The term sounds like something a graduate student invented to torment undergraduates, but stagflation describes a genuinely terrifying economic condition: prices climbing relentlessly while the economy refuses to grow and unemployment spreads. It violates the intuitive trade-off that most economic policy assumes — the idea that you can cool inflation by accepting some joblessness, or boost employment by tolerating some price increases. Stagflation says: what if you get the worst of both?

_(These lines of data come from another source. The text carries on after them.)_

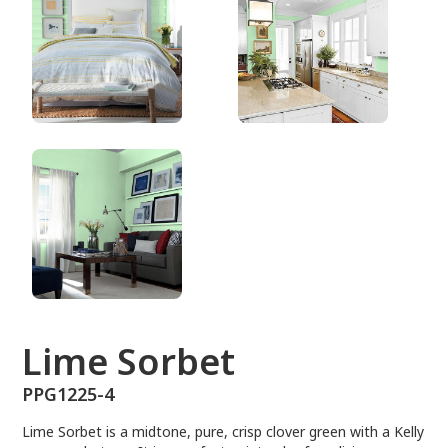
PPG1225-4
Lime Sorbet
PPG1225-4
Lime Sorbet is a midtone, pure, crisp clover green with a Kelly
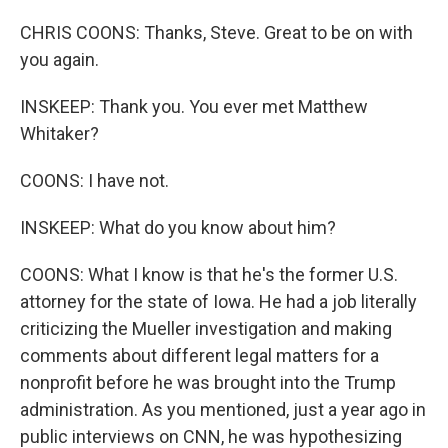
CHRIS COONS: Thanks, Steve. Great to be on with
you again.
INSKEEP: Thank you. You ever met Matthew
Whitaker?
COONS: I have not.
INSKEEP: What do you know about him?
COONS: What I know is that he's the former U.S.
attorney for the state of Iowa. He had a job literally
criticizing the Mueller investigation and making
comments about different legal matters for a
nonprofit before he was brought into the Trump
administration. As you mentioned, just a year ago in
public interviews on CNN, he was hypothesizing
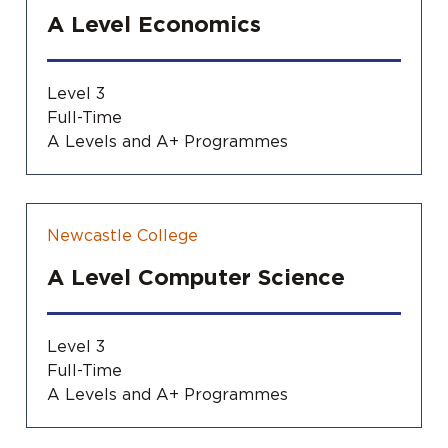
A Level Economics
Level 3
Full-Time
A Levels and A+ Programmes
Newcastle College
A Level Computer Science
Level 3
Full-Time
A Levels and A+ Programmes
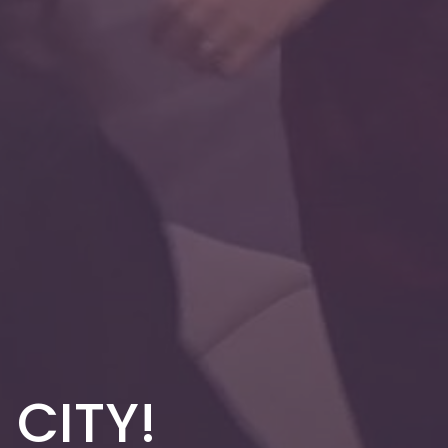
 CITY!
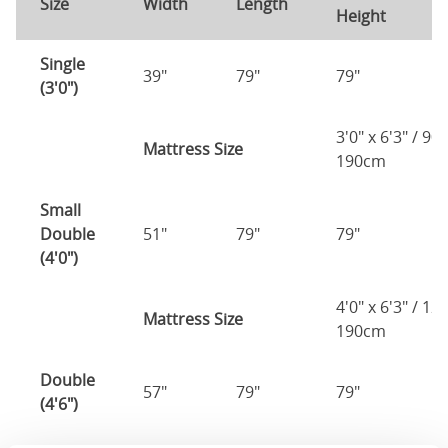
Size
Width
Length
Height
H
Single
39"
79"
79"
7
(3'0")
3'0" x 6'3" / 90
Mattress Size
190cm
Small
Double
51"
79"
79"
7
(4'0")
4'0" x 6'3" / 1
Mattress Size
190cm
Double
57"
79"
79"
7
(4'6")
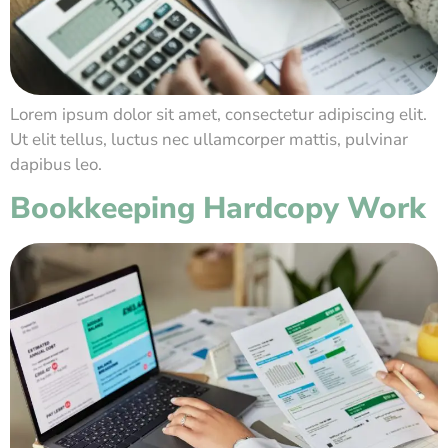
Lorem ipsum dolor sit amet, consectetur adipiscing elit.
Ut elit tellus, luctus nec ullamcorper mattis, pulvinar
dapibus leo.
Bookkeeping Hardcopy Work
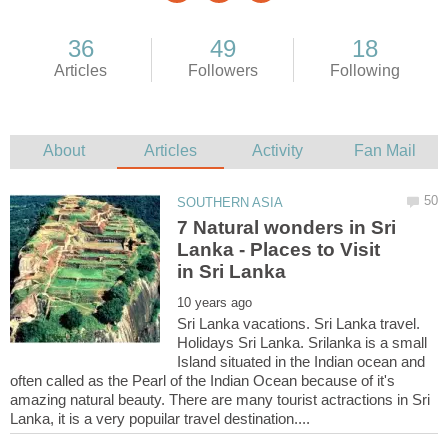
7 Natural wonders in Sri
Lanka - Places to Visit
Sri Lanka vacations. Sri Lanka travel.
Holidays Sri Lanka. Srilanka is a small
Island situated in the Indian ocean and
often called as the Pearl of the Indian Ocean because of it's
amazing natural beauty. There are many tourist actractions in Sri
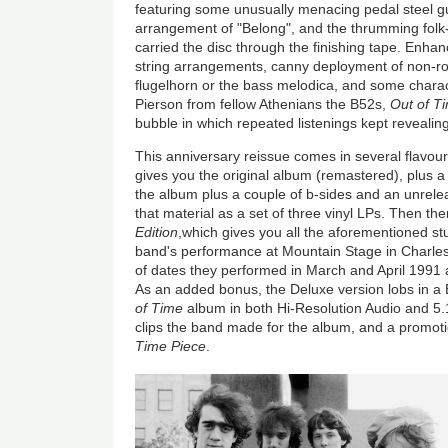
featuring some unusually menacing pedal steel gui
arrangement of "Belong", and the thrumming folk
carried the disc through the finishing tape. Enha
string arrangements, canny deployment of non-roc
flugelhorn or the bass melodica, and some charac
Pierson from fellow Athenians the B52s,
Out of T
bubble in which repeated listenings kept revealin
This anniversary reissue comes in several flavou
gives you the original album (remastered), plus 
the album plus a couple of b-sides and an unrelea
that material as a set of three vinyl LPs. Then th
Edition
,which gives you all the aforementioned stu
band's performance at Mountain Stage in Charlest
of dates they performed in March and April 1991
As an added bonus, the Deluxe version lobs in a 
of Time
album in both Hi-Resolution Audio and 5.
clips the band made for the album, and a promot
Time Piece
.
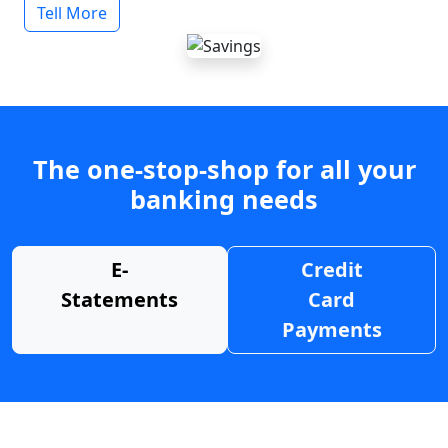
Tell More
The one-stop-shop for all your
banking needs
E-
Credit
Statements
Card
Payments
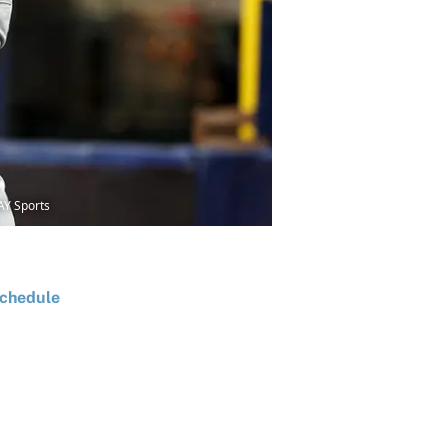
AY Sports
chedule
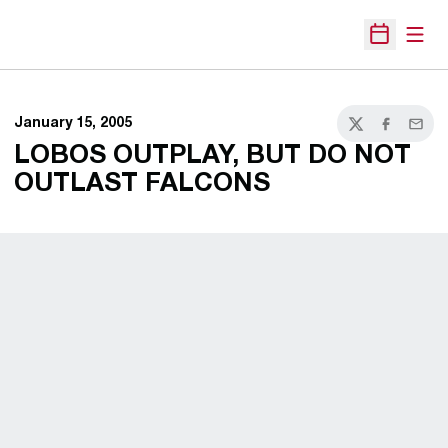
Open
Open Sche
January 15, 2005
Twitter
Facebook
Email
LOBOS OUTPLAY, BUT DO NOT
OUTLAST FALCONS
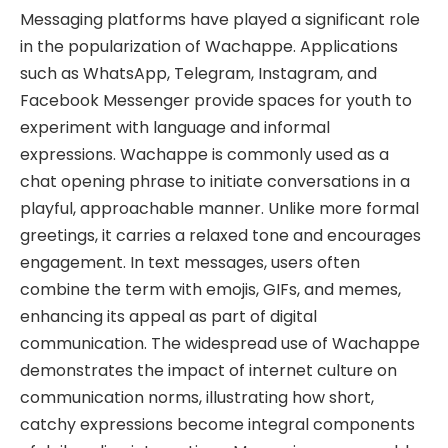
Messaging platforms have played a significant role
in the popularization of Wachappe. Applications
such as WhatsApp, Telegram, Instagram, and
Facebook Messenger provide spaces for youth to
experiment with language and informal
expressions. Wachappe is commonly used as a
chat opening phrase to initiate conversations in a
playful, approachable manner. Unlike more formal
greetings, it carries a relaxed tone and encourages
engagement. In text messages, users often
combine the term with emojis, GIFs, and memes,
enhancing its appeal as part of digital
communication. The widespread use of Wachappe
demonstrates the impact of internet culture on
communication norms, illustrating how short,
catchy expressions become integral components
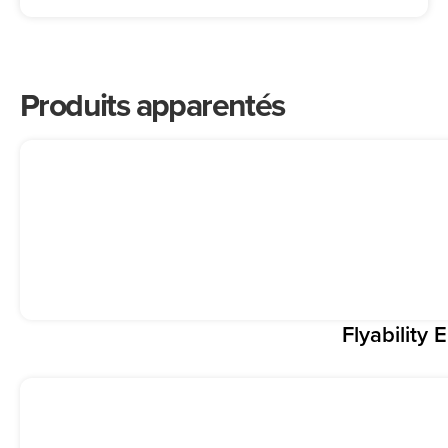
Produits apparentés
Flyability E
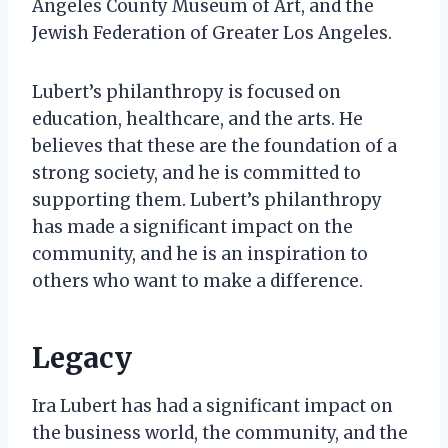
Angeles County Museum of Art, and the
Jewish Federation of Greater Los Angeles.
Lubert’s philanthropy is focused on
education, healthcare, and the arts. He
believes that these are the foundation of a
strong society, and he is committed to
supporting them. Lubert’s philanthropy
has made a significant impact on the
community, and he is an inspiration to
others who want to make a difference.
Legacy
Ira Lubert has had a significant impact on
the business world, the community, and the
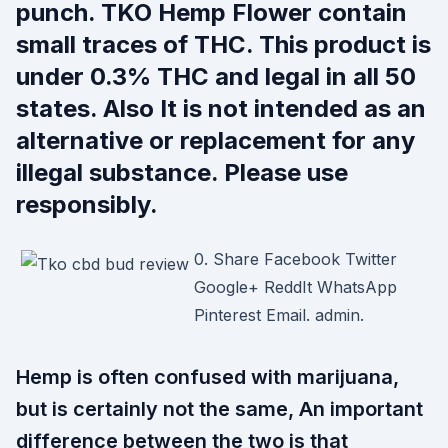
punch. TKO Hemp Flower contain
small traces of THC. This product is
under 0.3% THC and legal in all 50
states. Also It is not intended as an
alternative or replacement for any
illegal substance. Please use
responsibly.
0. Share Facebook Twitter
Google+ ReddIt WhatsApp
Pinterest Email. admin.
Hemp is often confused with marijuana,
but is certainly not the same, An important
difference between the two is that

The concept earned its fearsome reputation in the 1970s, when oil shocks, loose monetary policy, and wage-price spirals combined to produce a decade of misery in Western economies. But the underlying dynamic remains relevant, surfacing in policy debates whenever supply disruptions collide with demand-side pressures.

The Phillips Curve's humiliation

For decades after World War II, economists relied on a seemingly stable relationship between unemployment and inflation. Low unemployment meant tight labor markets, which pushed wages and prices up; high unemployment meant slack, which kept inflation subdued. Policymakers believed they could simply choose their preferred point along this trade-off.

The 1970s demolished that confidence. Unemployment and inflation rose together, tracing a pattern that the standard models said was impossible. The culprit was something economists had underweighted: supply shocks. When OPEC restricted oil output, the cost of producing nearly everything increased simultaneously. Businesses raised prices not because demand was booming but because their inputs had become expensive. Workers demanded higher wages to keep pace with rising costs, which raised business expenses further, which raised prices again.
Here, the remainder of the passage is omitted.